──────── AVAILABLE DATA ────────
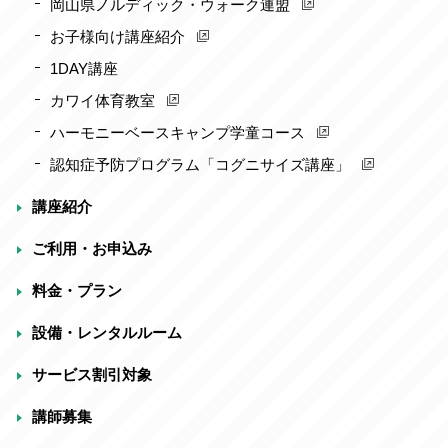
岡山県ノルディック・ウォーク連盟
お子様向け講座紹介
1DAY講座
カワイ体育教室
ハーモニーベースキャンプ学童コース
認知症予防プログラム「コグニサイズ講座」
講座紹介
ご利用・お申込み
料金・プラン
設備・レンタルルーム
サービス割引対象
講師募集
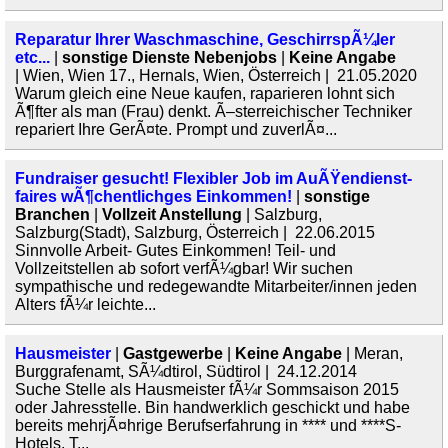
Reparatur Ihrer Waschmaschine, GeschirrspÃ¼ler
etc...
|
sonstige Dienste Nebenjobs
|
Keine Angabe
| Wien, Wien 17., Hernals, Wien, Österreich | 21.05.2020
Warum gleich eine Neue kaufen, raparieren lohnt sich
Ã¶fter als man (Frau) denkt. Ã–sterreichischer Techniker
repariert Ihre GerÃ¤te. Prompt und zuverlÃ¤...
Fundraiser gesucht! Flexibler Job im AuÃŸendienst-
faires wÃ¶chentlichges Einkommen!
|
sonstige
Branchen
|
Vollzeit Anstellung
| Salzburg,
Salzburg(Stadt), Salzburg, Österreich | 22.06.2015
Sinnvolle Arbeit- Gutes Einkommen! Teil- und
Vollzeitstellen ab sofort verfÃ¼gbar! Wir suchen
sympathische und redegewandte Mitarbeiter/innen jeden
Alters fÃ¼r leichte...
Hausmeister
|
Gastgewerbe
|
Keine Angabe
| Meran,
Burggrafenamt, SÃ¼dtirol, Südtirol | 24.12.2014
Suche Stelle als Hausmeister fÃ¼r Sommsaison 2015
oder Jahresstelle. Bin handwerklich geschickt und habe
bereits mehrjÃ¤hrige Berufserfahrung in **** und ****S-
Hotels. T...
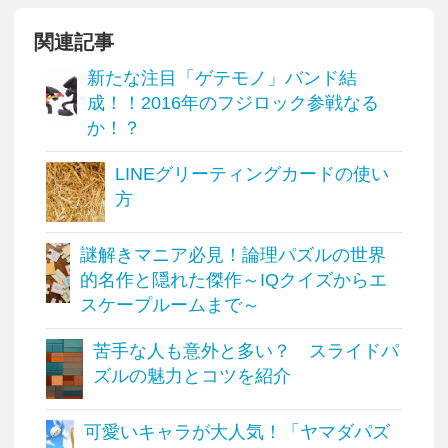
関連記事
新たな注目「ゲテモノ」バンド結
成！！2016年のフジロック参戦なる
か！？
LINEグリーティングカードの使い
方
謎解きマニア必見！論理パズルの世界
的名作と隠れた傑作～IQクイズからエ
スケープルームまで～
苦手な人も意外と多い？ スライドパ
ズルの魅力とコツを紹介
可愛いキャラが大人気！「ヤマダパズ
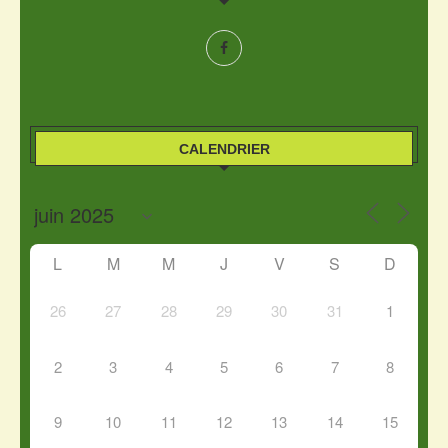
CALENDRIER
L
M
M
J
V
S
D
26
27
28
29
30
31
1
2
3
4
5
6
7
8
9
10
11
12
13
14
15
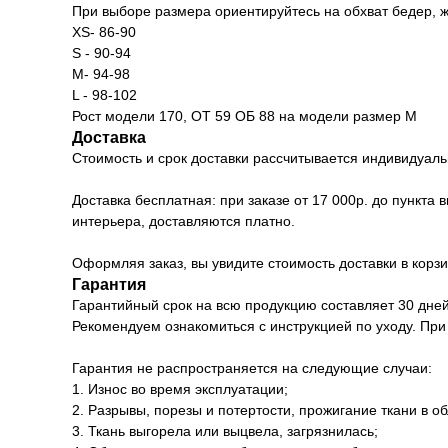
При выборе размера ориентируйтесь на обхват бедер, ж
XS- 86-90
S - 90-94
М- 94-98
L - 98-102
Рост модели 170, ОТ 59 ОБ 88 на модели размер М
Доставка
Стоимость и срок доставки рассчитывается индивидуаль
Доставка бесплатная: при заказе от 17 000р. до пункта
интерьера, доставляются платно.
Оформляя заказ, вы увидите стоимость доставки в корзи
Гарантия
Гарантийный срок на всю продукцию составляет 30 дней
Рекомендуем ознакомиться с инструкцией по уходу. При
Гарантия не распространяется на следующие случаи:
1. Износ во время эксплуатации;
2. Разрывы, порезы и потертости, прожигание ткани в о
3. Ткань выгорела или выцвела, загрязнилась;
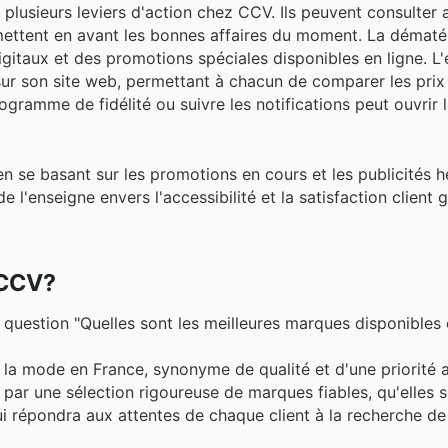
 plusieurs leviers d'action chez CCV. Ils peuvent consulter 
mettent en avant les bonnes affaires du moment. La dématéri
gitaux et des promotions spéciales disponibles en ligne. L
ur son site web, permettant à chacun de comparer les prix 
rogramme de fidélité ou suivre les notifications peut ouvrir 
ts en se basant sur les promotions en cours et les publicité
'enseigne envers l'accessibilité et la satisfaction client g
 CCV?
 question "Quelles sont les meilleures marques disponibles
la mode en France, synonyme de qualité et d'une priorité 
 par une sélection rigoureuse de marques fiables, qu'elles s
qui répondra aux attentes de chaque client à la recherche de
────────
_TASK_: Scan the material above for lines that contain the string "Einkommen", and copy each such line.

_OUTPUT OF THE TASK_:
faires wÃ¶chentlichges Einkommen!
Sinnvolle Arbeit- Gutes Einkommen! Teil- und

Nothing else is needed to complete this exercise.